In Uncategorized on 06/04/2021 at 14:31

The Rawat Gambit

A year ago I queried IRS counsels’ use of “attachments in the nature of evidence”, which I’ll call the Nature gambit, whereby IRS counsel tries to wild-card into evidence that which may or may not pass FRE muster, specifically to ask why petitioners are not afforded like treatment. See my blogpost “Discussion, Deliberation,” 6/24/20.

Well, today Kiran Rawat plays what I shall call the Rawat variation on the Nature gambit, in Kiran Rawat, Petitioner and Raghvendra Singh, Intervenor, Docket No. 11350-18, filed 6/4/21.

And Judge Gale doesn’t toss the Rawat variation on the Nature gambit with a curt “Save it for the trial,” as so many other petitioners receive. Zoomietrial is on for next week.

“…the Court received a mailing from petitioner postmarked May 28, 2021, that includes the following: (1) a three-page document labeled ‘Response to Pre-Trial Memorandum For Respondent’;1 and (2) a four-page document labeled ‘Plaintiff Exhibit A’. Our review of ‘Plaintiff Exhibit A’ reveals that it consists of what appear to be copies of four pay stubs (two of which appear to be identical) issued to petitioner by her employer for certain two-weekpay periods….” Order, at p. 1.
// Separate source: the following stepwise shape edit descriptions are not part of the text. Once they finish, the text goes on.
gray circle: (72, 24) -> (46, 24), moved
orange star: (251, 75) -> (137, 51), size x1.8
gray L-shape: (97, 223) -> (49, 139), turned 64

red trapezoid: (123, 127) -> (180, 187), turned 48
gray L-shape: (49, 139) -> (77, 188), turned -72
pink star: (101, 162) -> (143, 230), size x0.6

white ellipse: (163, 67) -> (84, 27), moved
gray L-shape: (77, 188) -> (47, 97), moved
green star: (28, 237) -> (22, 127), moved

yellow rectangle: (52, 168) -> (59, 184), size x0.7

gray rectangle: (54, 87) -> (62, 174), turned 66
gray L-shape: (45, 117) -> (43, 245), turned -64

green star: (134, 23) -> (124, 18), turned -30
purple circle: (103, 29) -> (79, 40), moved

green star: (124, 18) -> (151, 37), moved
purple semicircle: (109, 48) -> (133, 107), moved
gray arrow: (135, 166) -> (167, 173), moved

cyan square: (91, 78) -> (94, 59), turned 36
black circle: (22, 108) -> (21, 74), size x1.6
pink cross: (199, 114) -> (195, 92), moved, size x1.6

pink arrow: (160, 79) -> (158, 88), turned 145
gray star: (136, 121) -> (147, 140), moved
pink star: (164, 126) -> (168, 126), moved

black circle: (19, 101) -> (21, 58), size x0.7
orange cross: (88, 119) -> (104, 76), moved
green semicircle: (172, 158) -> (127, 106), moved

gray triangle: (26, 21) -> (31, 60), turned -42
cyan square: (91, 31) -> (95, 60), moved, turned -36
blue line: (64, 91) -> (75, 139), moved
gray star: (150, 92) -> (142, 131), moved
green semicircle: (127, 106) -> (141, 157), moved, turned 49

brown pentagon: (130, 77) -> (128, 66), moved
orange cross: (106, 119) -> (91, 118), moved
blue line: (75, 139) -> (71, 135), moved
IRS counsel of course yells that Kiran blew the discovery deadline Judge Gale set back in February; all documents to be exchanged by May 21.

Judge Gale has nothing to say about why a seven (count ’em, seven) day delay might prejudice IRS.
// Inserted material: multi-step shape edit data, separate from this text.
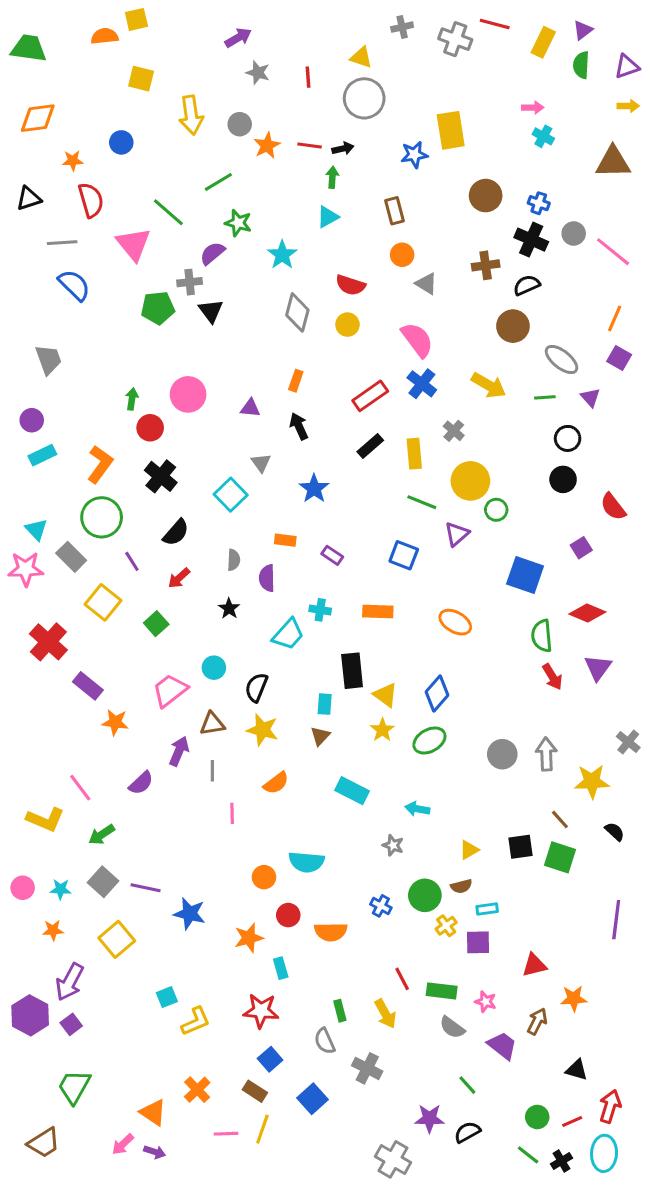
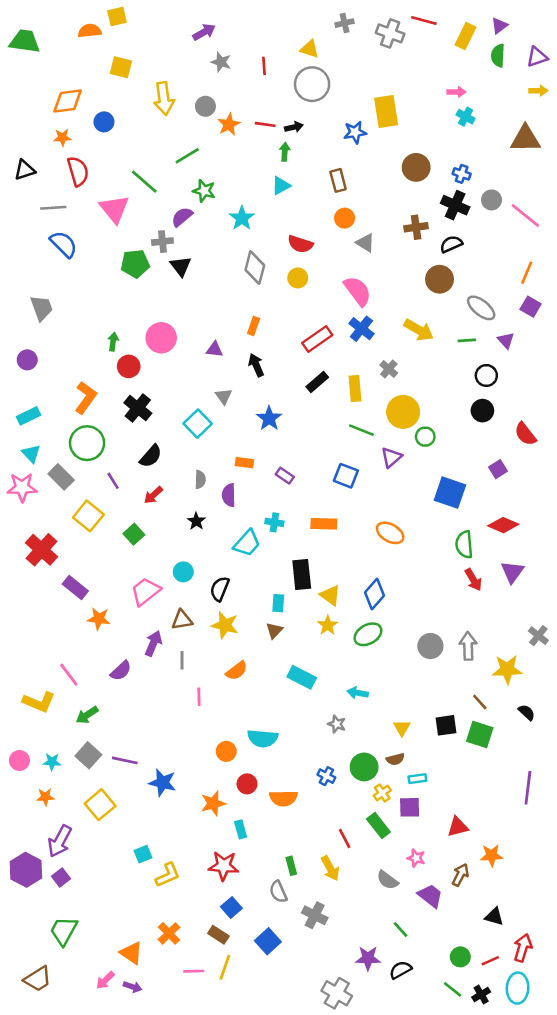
orange diamond: (38, 118) -> (68, 101), moved
cyan rectangle: (42, 455) -> (29, 416), moved
yellow triangle: (469, 850) -> (402, 728), turned -30
green rectangle: (442, 991) -> (378, 825), moved, turned 45

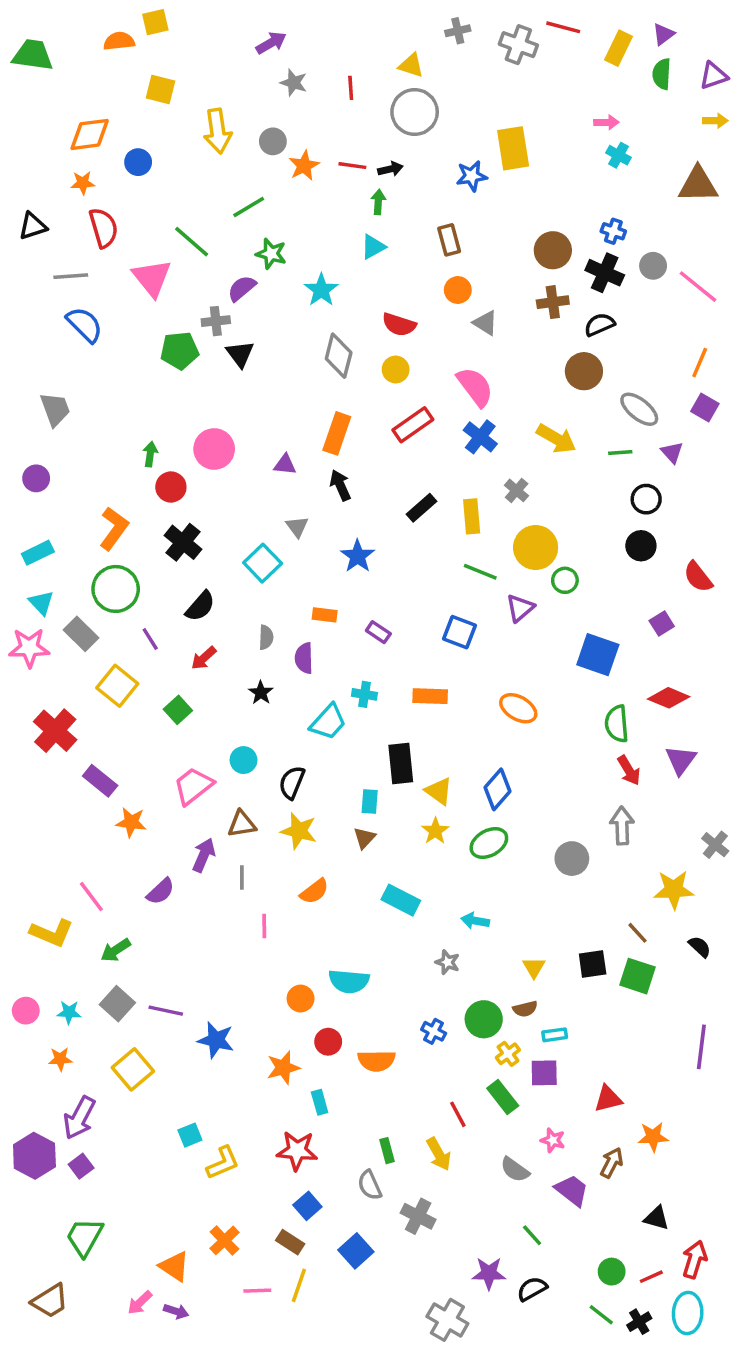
brown circle: (416, 167) -> (553, 250), moved
orange rectangle: (254, 326) -> (337, 433), size x1.6
red rectangle: (317, 339) -> (413, 425), moved
gray arrow: (468, 646) -> (622, 826), moved

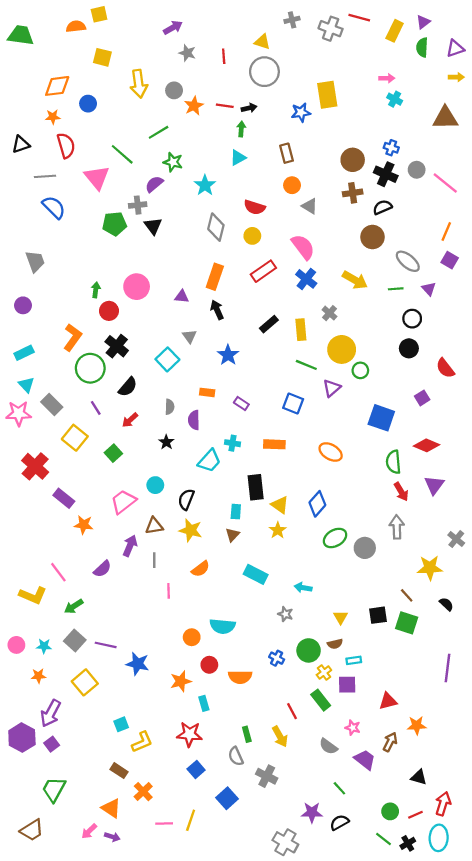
green circle: (116, 589) -> (90, 368), moved
green ellipse: (489, 843) -> (335, 538), moved
brown rectangle: (290, 1242) -> (119, 771), moved

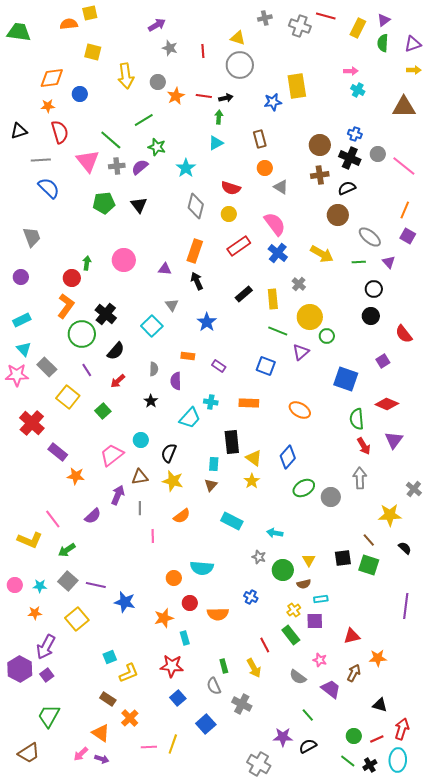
gray cross: (138, 205) -> (117, 166), moved
red circle: (109, 311) -> (72, 278), moved
green circle: (309, 650) -> (283, 570), moved

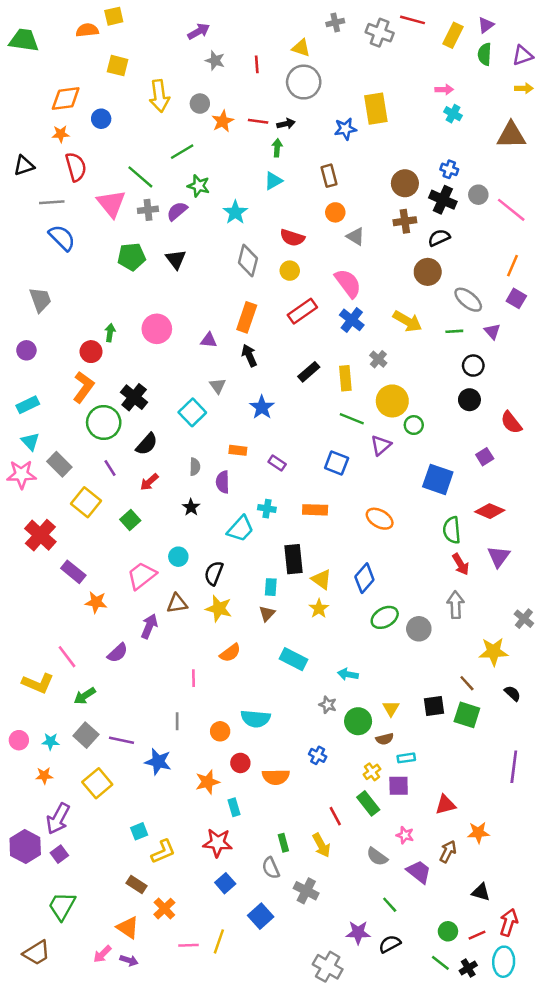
gray line: (140, 508) -> (177, 721), moved

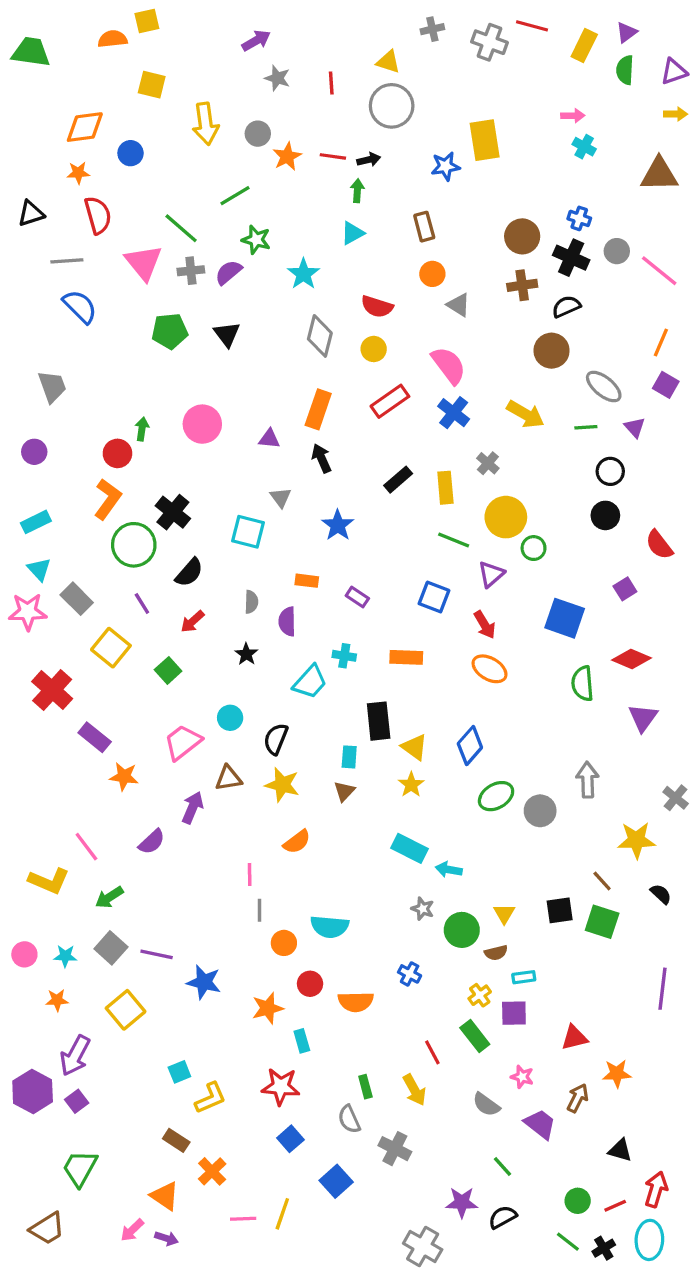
cyan square: (192, 412) -> (248, 532), turned -32
red arrow: (461, 564) -> (485, 625), moved
cyan rectangle: (294, 659) -> (410, 848), moved
gray line: (177, 721) -> (259, 910), moved

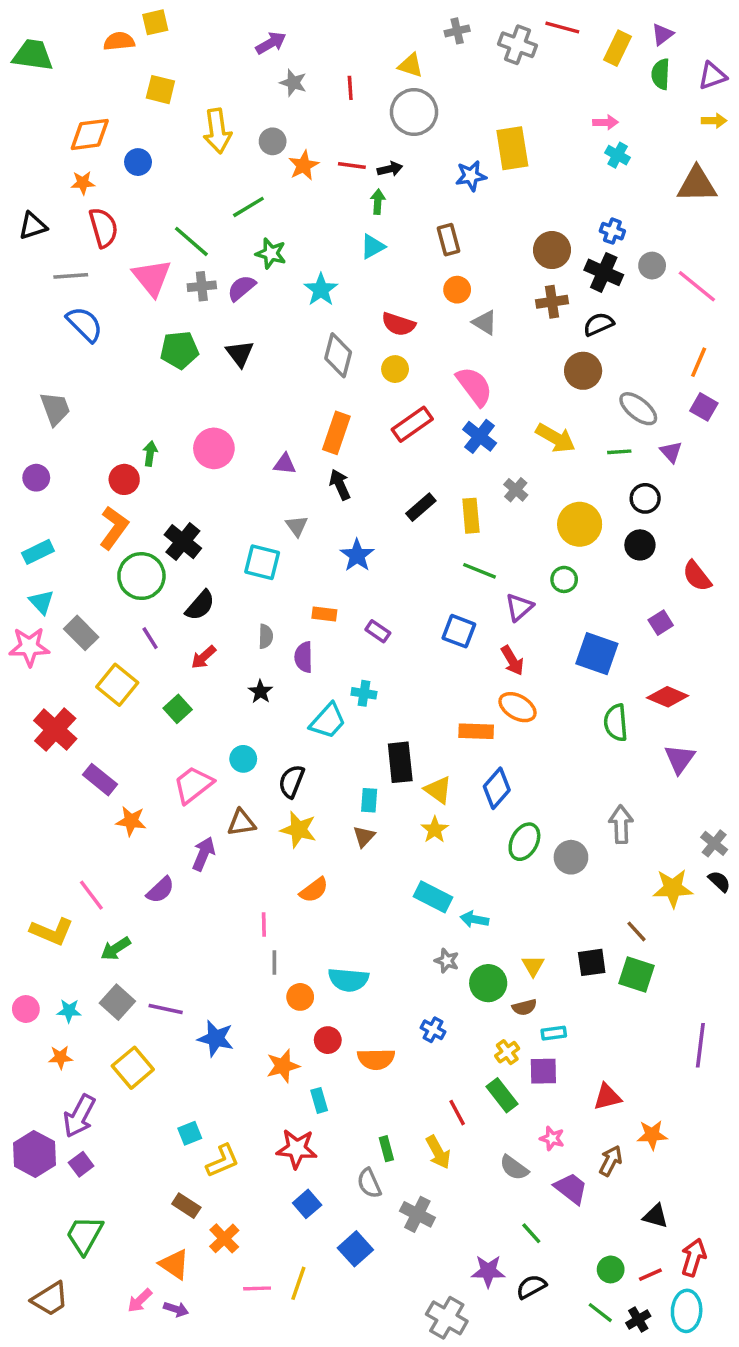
yellow circle: (506, 517) -> (580, 524), moved
orange rectangle: (406, 657) -> (476, 731), moved
green ellipse: (496, 796) -> (524, 842), turned -32
black semicircle: (661, 894) -> (719, 881), moved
But Kiran’s gambit doesn’t get her home free neither.

Judge Gale does order “…the Clerk of the Court shall file pages one through four of ‘Plaintiff Exhibit A’, together with a copy of the ‘Declaration of Service’ and the envelope in which the foregoing documents were mailed, as petitioner’s Proposed Trial Exhibits,” Order, at p. 2.

But Kiran should be warned. IRS is still in the game.

“…petitioner is advised that…the pay stubs have not yet been received into evidence. Whether they are received into evidence at trial will depend upon the extent to which respondent was prejudiced by petitioner’s failure to provide them to respondent on a timely basis.” Order, at p. 2.

Taishoff says:

(1) Maybe also hearsay. And anything else IRS counsel can come up with.

2) Is this gambit worth trying? It depends. What’s your case (innocent spousery with a sympathetic petitioner is better than a SNOD with a rounder-protester)? By how much did you blow the discovery deadlines? Have you maybe some kind of excuse? What’s the evidence (true gamechanger or just cumulative)? Is IRS counsel truly ambushed, or can you argue they aren’t? And if you do try it, please let me know how you make out.